COLUMBIA, SC (WSPA/AP) – The Supreme Court of South Carolina listened to arguments Tuesday morning for two lawsuits related to mask mandates in schools.
The lawsuits revolved around the state legislature’s June decision to write a state budget item threatening school districts with withholding state money if they required masks.
Earlier this month, South Carolina Attorney General Alan Wilson filed a lawsuit challenging the city of Columbia’s emergency mask ordinance.
The Columbia City Council voted to require face coverings in all daycares, elementary and middle schools within city limits.
Attorney General Wilson argued that the budget item blocks the enforcement of mask mandates in public schools.
Richland School District Two petitioned the state Supreme Court to temporarily block the one-year state law banning mask mandates in public schools.
Lawyers for the city and district argued that a mask prohibition doesn’t belong in the state budget as state law requires legislation to have one clear subject.
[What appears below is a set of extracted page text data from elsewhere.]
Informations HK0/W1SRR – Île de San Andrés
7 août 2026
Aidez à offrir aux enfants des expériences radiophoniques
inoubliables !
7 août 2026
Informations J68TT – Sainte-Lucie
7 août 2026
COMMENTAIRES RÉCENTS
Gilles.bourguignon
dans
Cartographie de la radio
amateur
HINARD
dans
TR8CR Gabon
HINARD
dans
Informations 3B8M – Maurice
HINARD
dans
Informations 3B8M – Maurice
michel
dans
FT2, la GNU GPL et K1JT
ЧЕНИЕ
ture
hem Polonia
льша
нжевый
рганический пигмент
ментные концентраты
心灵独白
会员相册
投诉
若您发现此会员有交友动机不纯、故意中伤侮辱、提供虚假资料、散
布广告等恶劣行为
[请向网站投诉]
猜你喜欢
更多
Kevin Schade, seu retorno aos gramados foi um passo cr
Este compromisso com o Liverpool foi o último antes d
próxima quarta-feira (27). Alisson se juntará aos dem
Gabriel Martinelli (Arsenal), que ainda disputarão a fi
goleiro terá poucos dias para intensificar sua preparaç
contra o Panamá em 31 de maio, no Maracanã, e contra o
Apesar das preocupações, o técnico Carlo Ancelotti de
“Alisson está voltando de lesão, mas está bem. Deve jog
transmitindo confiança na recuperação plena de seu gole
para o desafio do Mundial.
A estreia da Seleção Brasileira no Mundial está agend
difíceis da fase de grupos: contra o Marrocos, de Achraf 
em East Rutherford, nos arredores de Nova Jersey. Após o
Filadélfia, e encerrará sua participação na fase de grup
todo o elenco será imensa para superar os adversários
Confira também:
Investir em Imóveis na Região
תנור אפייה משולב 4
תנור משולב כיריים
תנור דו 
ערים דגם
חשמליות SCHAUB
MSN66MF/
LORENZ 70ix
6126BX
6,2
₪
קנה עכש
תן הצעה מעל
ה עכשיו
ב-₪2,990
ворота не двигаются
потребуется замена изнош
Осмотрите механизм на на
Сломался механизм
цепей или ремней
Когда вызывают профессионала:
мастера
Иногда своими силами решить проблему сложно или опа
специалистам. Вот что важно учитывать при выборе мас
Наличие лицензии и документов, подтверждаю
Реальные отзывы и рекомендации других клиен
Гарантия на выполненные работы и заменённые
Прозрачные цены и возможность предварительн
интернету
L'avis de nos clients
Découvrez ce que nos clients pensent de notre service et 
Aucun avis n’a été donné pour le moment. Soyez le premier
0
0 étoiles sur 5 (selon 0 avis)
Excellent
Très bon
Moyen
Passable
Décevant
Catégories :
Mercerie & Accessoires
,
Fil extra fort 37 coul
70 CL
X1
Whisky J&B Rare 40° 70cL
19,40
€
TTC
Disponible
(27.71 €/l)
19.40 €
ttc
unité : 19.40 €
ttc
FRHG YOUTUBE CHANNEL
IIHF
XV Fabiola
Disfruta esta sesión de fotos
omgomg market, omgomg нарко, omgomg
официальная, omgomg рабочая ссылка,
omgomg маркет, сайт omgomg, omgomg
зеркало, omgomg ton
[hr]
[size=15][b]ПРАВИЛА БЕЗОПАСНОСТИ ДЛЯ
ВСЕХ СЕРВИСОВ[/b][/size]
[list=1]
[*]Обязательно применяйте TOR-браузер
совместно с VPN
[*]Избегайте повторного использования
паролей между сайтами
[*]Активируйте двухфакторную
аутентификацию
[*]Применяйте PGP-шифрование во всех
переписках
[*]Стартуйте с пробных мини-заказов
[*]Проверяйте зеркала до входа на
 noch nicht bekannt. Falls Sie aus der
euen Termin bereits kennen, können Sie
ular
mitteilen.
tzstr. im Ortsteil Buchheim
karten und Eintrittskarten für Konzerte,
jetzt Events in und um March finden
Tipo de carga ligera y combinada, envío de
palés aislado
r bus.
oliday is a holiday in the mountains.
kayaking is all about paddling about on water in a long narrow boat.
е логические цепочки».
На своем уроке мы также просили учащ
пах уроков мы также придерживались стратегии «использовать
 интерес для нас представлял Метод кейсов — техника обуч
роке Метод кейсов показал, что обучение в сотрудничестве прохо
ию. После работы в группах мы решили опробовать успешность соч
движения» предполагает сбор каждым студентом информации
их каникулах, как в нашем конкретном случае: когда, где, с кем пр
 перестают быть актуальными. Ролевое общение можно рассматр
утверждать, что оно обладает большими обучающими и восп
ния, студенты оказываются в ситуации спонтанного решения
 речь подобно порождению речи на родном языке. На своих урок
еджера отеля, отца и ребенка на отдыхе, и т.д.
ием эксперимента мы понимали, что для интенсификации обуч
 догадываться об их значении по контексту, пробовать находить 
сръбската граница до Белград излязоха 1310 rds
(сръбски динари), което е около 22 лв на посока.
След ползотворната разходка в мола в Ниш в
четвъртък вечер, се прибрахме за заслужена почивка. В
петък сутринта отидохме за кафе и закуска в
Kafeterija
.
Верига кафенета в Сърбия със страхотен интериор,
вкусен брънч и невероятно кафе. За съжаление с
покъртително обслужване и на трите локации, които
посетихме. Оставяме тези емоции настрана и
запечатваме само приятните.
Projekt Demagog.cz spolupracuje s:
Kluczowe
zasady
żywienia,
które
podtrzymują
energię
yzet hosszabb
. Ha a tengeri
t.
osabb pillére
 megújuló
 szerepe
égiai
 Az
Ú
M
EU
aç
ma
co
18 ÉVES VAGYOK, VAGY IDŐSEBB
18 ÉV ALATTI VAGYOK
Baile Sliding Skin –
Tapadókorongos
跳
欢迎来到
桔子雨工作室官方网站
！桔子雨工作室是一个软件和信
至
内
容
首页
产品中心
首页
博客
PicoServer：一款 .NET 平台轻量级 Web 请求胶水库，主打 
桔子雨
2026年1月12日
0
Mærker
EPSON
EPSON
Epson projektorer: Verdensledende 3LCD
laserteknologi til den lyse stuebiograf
Attorney Chris Kenney said, “Mask mandates have nothing to do with the Appropriations Act. It is not in furtherance or rationally connected to the raising or spending of money.”
Attorneys for the state said lawmakers can ban or allow masks because state funds pay for the salaries of teachers enforcing such mandates.
Deputy Solicitor General Emory Smith Jr. told justices, “It’ll fine the principal, assistant principal, teachers, other staff involved, potentially school board members. Any of them. This would be forcing them to follow their ordinance or be fined. That would be contrary to the proviso.”
Justices adjourned Tuesday without making a ruling.